The morning began before the sun had even hinted at rising. At 5:00 AM, we set off for the Taj Mahal, the monument to love. We watched the sun rise over it. No matter how many times I see it, it never fails to take my breath away. But somehow, what began as an awe-filled moment turned into a comical detour - we found ourselves swept up by a photographer in a full-fledged tourist photoshoot for almost an hour. We spent an hour posing in exaggerated stances, changing locations like we were in a Bollywood montage. At the time, it seemed kind of normal? But as exhaustion set in later… we couldn’t stop laughing at the absurdity of it all.

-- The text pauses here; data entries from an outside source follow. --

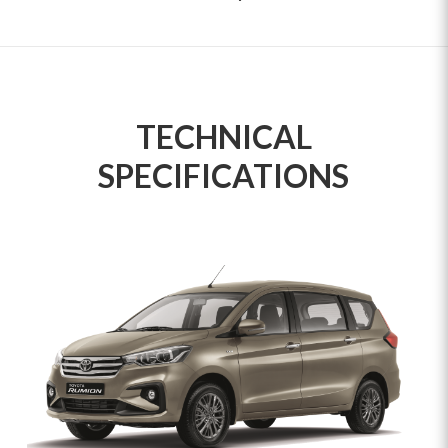
TECHNICAL
SPECIFICATIONS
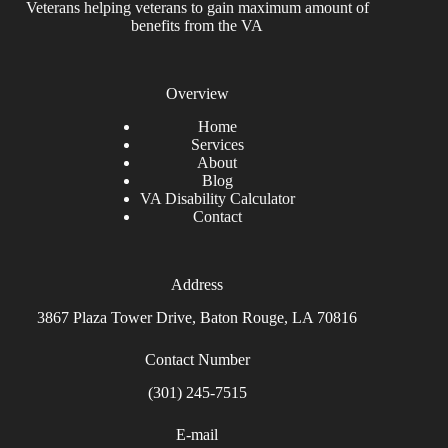
Veterans helping veterans to gain maximum amount of
benefits from the VA
Overview
Home
Services
About
Blog
VA Disability Calculator
Contact
Address
3867 Plaza Tower Drive, Baton Rouge, LA 70816
Contact Number
(301) 245-7515
E-mail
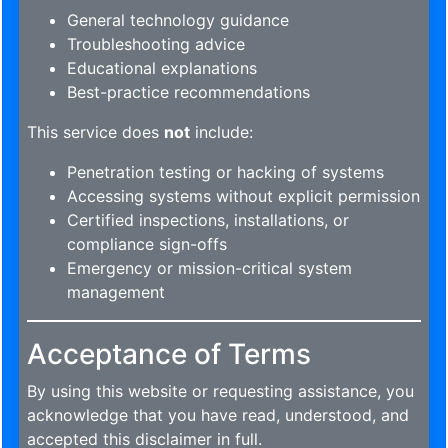
General technology guidance
Troubleshooting advice
Educational explanations
Best-practice recommendations
This service does
not
include:
Penetration testing or hacking of systems
Accessing systems without explicit permission
Certified inspections, installations, or
compliance sign-offs
Emergency or mission-critical system
management
Acceptance of Terms
By using this website or requesting assistance, you
acknowledge that you have read, understood, and
accepted this disclaimer in full.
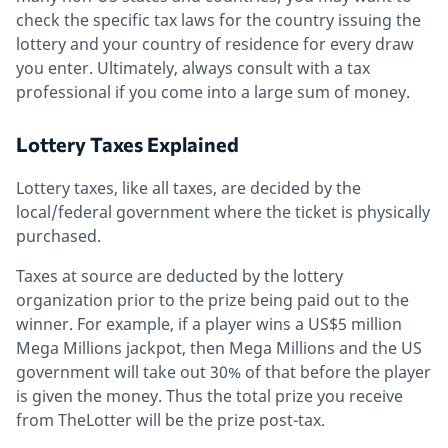
check the specific tax laws for the country issuing the
lottery and your country of residence for every draw
you enter. Ultimately, always consult with a tax
professional if you come into a large sum of money.
Lottery Taxes Explained
Lottery taxes, like all taxes, are decided by the
local/federal government where the ticket is physically
purchased.
Taxes at source are deducted by the lottery
organization prior to the prize being paid out to the
winner. For example, if a player wins a US$5 million
Mega Millions jackpot, then Mega Millions and the US
government will take out 30% of that before the player
is given the money. Thus the total prize you receive
from TheLotter will be the prize post-tax.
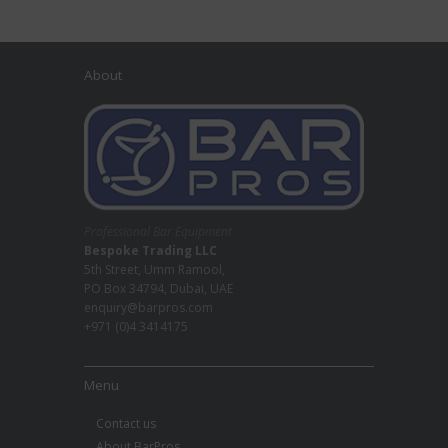
About
Professional Bar Equipment
Bespoke Trading LLC
5th Street, Umm Ramool,
PO Box 34794, Dubai, UAE
enquiry@barpros.com
+971 (0)4 3414175
Menu
Contact us
About BarPros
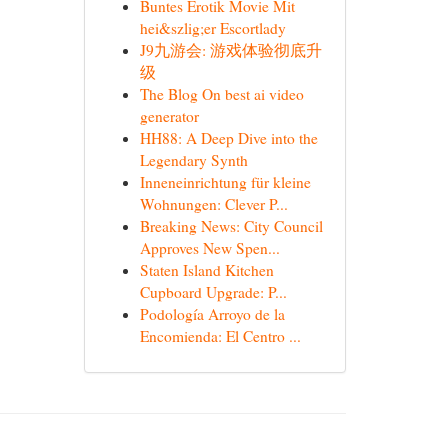
Buntes Erotik Movie Mit
hei&szlig;er Escortlady
J9九游会: 游戏体验彻底升
级
The Blog On best ai video
generator
HH88: A Deep Dive into the
Legendary Synth
Inneneinrichtung für kleine
Wohnungen: Clever P...
Breaking News: City Council
Approves New Spen...
Staten Island Kitchen
Cupboard Upgrade: P...
Podología Arroyo de la
Encomienda: El Centro ...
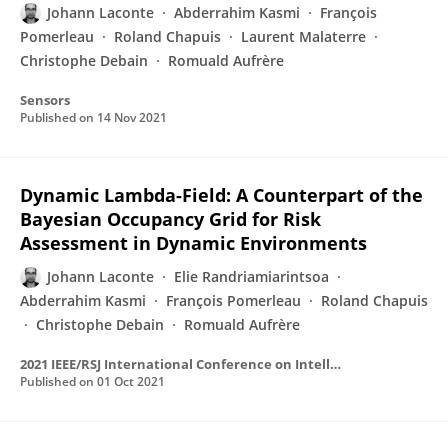
Johann Laconte
Abderrahim Kasmi
François
Pomerleau
Roland Chapuis
Laurent Malaterre
Christophe Debain
Romuald Aufrère
Sensors
Published on
14 Nov 2021
Dynamic Lambda-Field: A Counterpart of the
Bayesian Occupancy Grid for Risk
Assessment in Dynamic Environments
Johann Laconte
Elie Randriamiarintsoa
Abderrahim Kasmi
François Pomerleau
Roland Chapuis
Christophe Debain
Romuald Aufrère
2021 IEEE/RSJ International Conference on Intelligent Robots and Systems (IROS)
Published on
01 Oct 2021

As I wandered through the Taj Mahal, an old thought surfaced - one that had first struck me last year. But before that, it was a thought from even further back, from 2016, when I first saw the Taj as a 24-year-old, wide-eyed, overwhelmed with gratitude. I had just moved to Kuwait the year prior and felt like I was living inside a dream I hadn’t dared to dream. I’d seen the Pyramids of Giza and the Sagrada Famillia and the Burj Khalifa and now the Taj Mahal all in one year. Prior to this year, I’d barely left Canada. “How lucky am I?” I thought then, convinced it would be my only time seeing this wonder of the world, the Taj Mahal.

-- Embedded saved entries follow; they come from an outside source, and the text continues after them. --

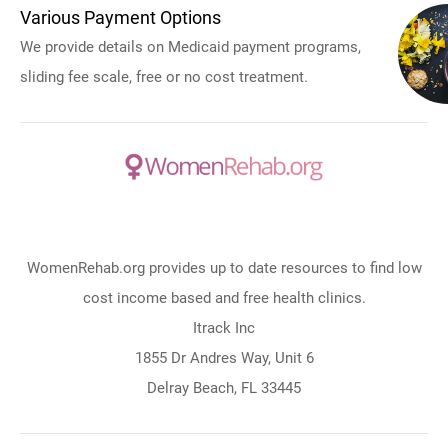
Various Payment Options
We provide details on Medicaid payment programs,
sliding fee scale, free or no cost treatment.
WomenRehab.org provides up to date resources to find low
cost income based and free health clinics.
Itrack Inc
1855 Dr Andres Way, Unit 6
Delray Beach, FL 33445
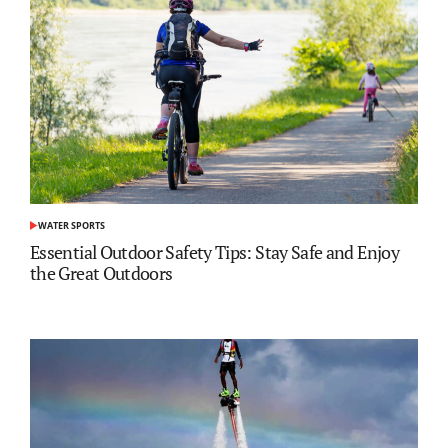
WATER SPORTS
POSTED
IN
Essential Outdoor Safety Tips: Stay Safe and Enjoy
the Great Outdoors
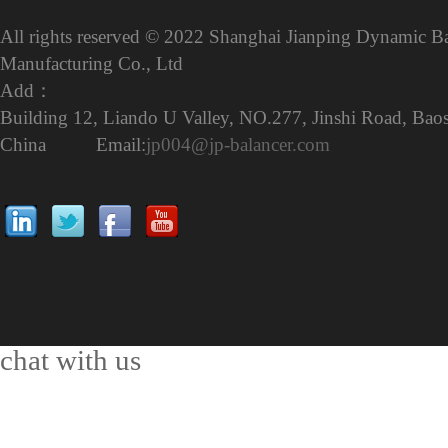
All rights reserved © 2022 Shanghai Jianping Dynamic B
Manufacturing Co., Ltd
Add：
Building 12, Liando U Valley, NO.277, Jinshi Road, Baos
China Email:
jp004@jp-balancer.com
chat with us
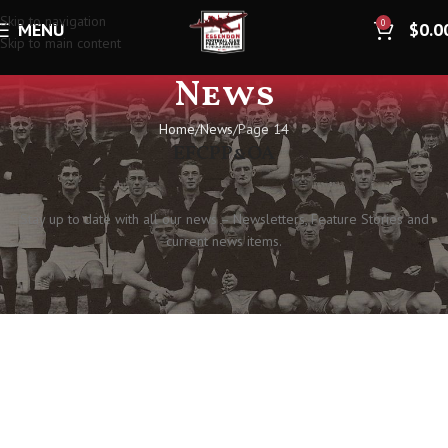
Skip to navigation
0
MENU
$
0.0
Skip to main content
News
Home
News
Page 14
EFCPP&OA
Stay up to date with all our news – Newsletters, Feature Stories and
current news items.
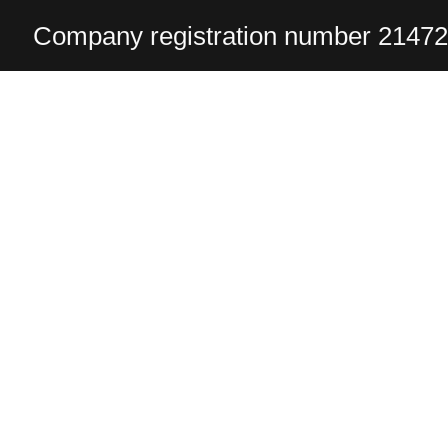
Company registration number 2147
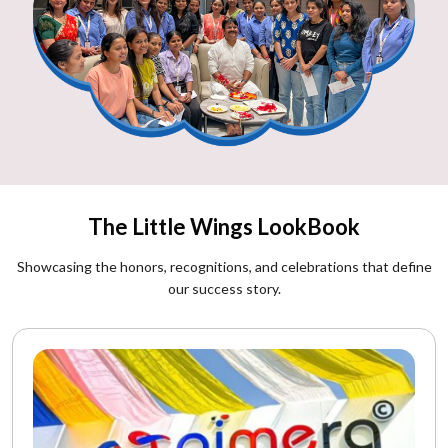
The Little Wings LookBook
Showcasing the honors, recognitions, and celebrations that define
our success story.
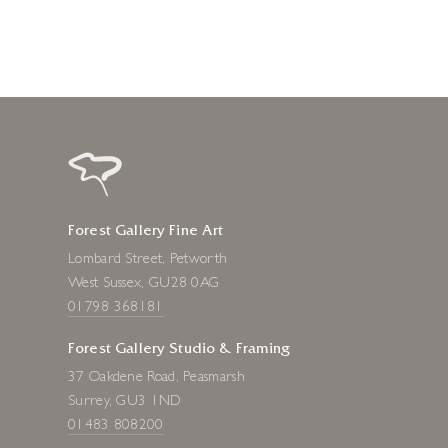
Forest Gallery Fine Art
Lombard Street, Petworth
West Sussex, GU28 0AG
01798 368181
Forest Gallery Studio & Framing
37 Oakdene Road, Peasmarsh
Surrey, GU3 1ND
01483 808200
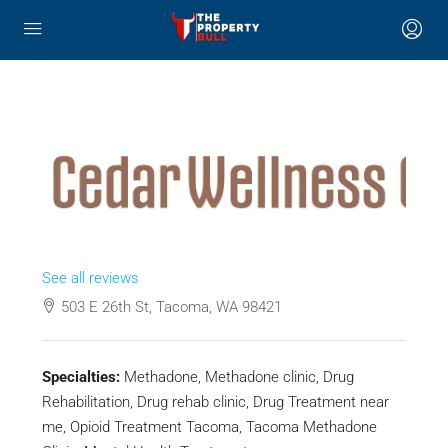
See all reviews
503 E 26th St, Tacoma, WA 98421
Specialties:
Methadone, Methadone clinic, Drug
Rehabilitation, Drug rehab clinic, Drug Treatment near
me, Opioid Treatment Tacoma, Tacoma Methadone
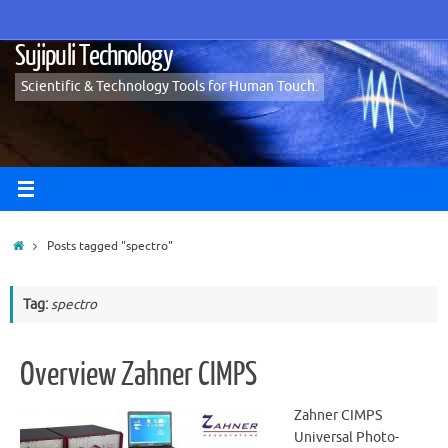
Skip
to
Sujipuli Technology
content
Scientific & Technology Tools for Human Touch.
Home
Posts tagged "spectro"
Tag:
spectro
Overview Zahner CIMPS
Zahner CIMPS
Universal Photo-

And yet, here I was, nearly a decade later, standing before it for the third time, leading a retreat. This is my life now. This is my work. How miraculous is that?
It reminds me of Yoga Sutra 1.20: śraddhā-vīrya-smṛti-samādhi-prajñā-pūrvaka itareṣām—"Faith, energy, knowledge of samadhi, and dedication lead the way." I could never have imagined this path back then, but faith, persistence, and surrender shaped it into being.
After the Taj Mahal, we embarked on the long journey to Jaipur - the Pink City. Five hours on the road, with a stop for food, but what made the journey unforgettable was the conversation. Laughter echoed through the bus, raw and unfiltered stories were shared, and the kind of deep connection that only forms in spaces of openness and trust unfolded before me. This group of women is something special. They teach me as much as I teach them.
At the end of the night, I ended up sitting beside one of my first guests from the first ever Sober Girls Yoga Bali Retreat in 2022. We fell into an unexpected conversation about last year’s India retreat. There were so many challenges faced. But as she listened to me recount the stories, she simply said:
"That 100% happened for a reason. Every single thing that went wrong—it’s too much to be coincidence. When it’s odd, it’s God."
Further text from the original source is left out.